To offer a framework into which the two styles of story-telling can fit, ‘creator’ Chloe Allison has introduced a character called “Love”, played here by Rebecca Hare. Part Friar Lawrence and part baroque opera convention, this role uses Shakespeare’s words to frame the Bellini arias and sets the dramatic scene for the audience. Despite Hare’s exuberance and enthusiasm, the links sometimes feel a bit tenuous and the acoustic of St Gabriel’s is not kind to the spoken word, especially in the quieter moments.

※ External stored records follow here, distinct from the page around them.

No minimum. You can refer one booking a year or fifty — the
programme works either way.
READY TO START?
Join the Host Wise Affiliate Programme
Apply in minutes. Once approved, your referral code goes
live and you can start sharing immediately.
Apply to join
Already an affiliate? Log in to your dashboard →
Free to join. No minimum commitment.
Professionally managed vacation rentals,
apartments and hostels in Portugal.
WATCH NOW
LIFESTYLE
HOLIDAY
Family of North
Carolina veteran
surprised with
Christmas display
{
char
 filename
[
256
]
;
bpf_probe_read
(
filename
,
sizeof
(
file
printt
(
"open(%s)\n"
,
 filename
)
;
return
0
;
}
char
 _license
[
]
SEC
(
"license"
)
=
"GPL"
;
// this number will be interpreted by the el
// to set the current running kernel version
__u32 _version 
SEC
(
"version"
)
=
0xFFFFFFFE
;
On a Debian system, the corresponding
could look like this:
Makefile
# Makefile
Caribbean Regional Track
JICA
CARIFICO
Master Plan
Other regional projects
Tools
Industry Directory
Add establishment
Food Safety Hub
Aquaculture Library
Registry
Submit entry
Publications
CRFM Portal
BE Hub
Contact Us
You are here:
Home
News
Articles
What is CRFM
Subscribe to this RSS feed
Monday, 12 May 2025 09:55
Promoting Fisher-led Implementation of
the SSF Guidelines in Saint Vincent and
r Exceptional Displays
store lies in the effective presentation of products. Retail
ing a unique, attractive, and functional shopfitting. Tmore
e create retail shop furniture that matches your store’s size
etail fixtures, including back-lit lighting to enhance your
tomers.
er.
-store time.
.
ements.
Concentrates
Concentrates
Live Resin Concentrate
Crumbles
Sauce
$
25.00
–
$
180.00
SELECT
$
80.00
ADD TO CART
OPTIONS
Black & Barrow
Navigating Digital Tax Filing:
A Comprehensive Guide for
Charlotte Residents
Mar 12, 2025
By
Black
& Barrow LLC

The acoustic does provide, on the other hand, an ideal environment for the strength of the piece which is the voices of Chloe Allison and Anna-Luise Wagner, who both deliver Bellini’s music as if born to sing early nineteenth century opera. Soprano Wagner, boasts a delicacy of tone matched with real dramatic heft when needed. The cadenza at the end of a beautifully-sung Oh! Quante Volte was exquisite. Allison, a sulky yobbo Romeo, with little time for “Love”, was equally convincing. With a powerful mezzo voice and an arresting stage presence, she gave Romeo the teenage swagger that the role cries out for. Tu sola, o mia Giuletta was a standout passage, angry and heart-broken by turns. Pianist Luke Fitzgerald gave both the singers plenty of sensitive support but one missed the richness that a full orchestra brings to a Bellini score

In a large and chilly church there was a limit to the choices available to director Eleanor Burke and I would hesitate to describe the piece as ‘fully staged’. Even so, the tragedy of the “star-crossed lovers” was worth the re-telling and I look forward to the day when Marginalia can dream of bigger and better things.